(Collected data entries)

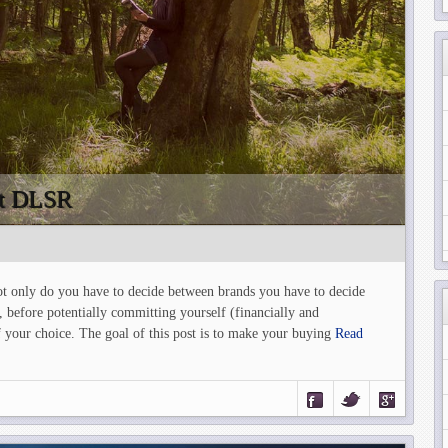
rst DLSR
t only do you have to decide between brands you have to decide
, before potentially committing yourself (financially and
 your choice. The goal of this post is to make your buying
Read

PROBLEM TO WORK ON: Could you print all of the entries above exactly as written, minus the pictures?

TASK OUTPUT:
rst DLSR
t only do you have to decide between brands you have to decide
, before potentially committing yourself (financially and
 your choice. The goal of this post is to make your buying
Read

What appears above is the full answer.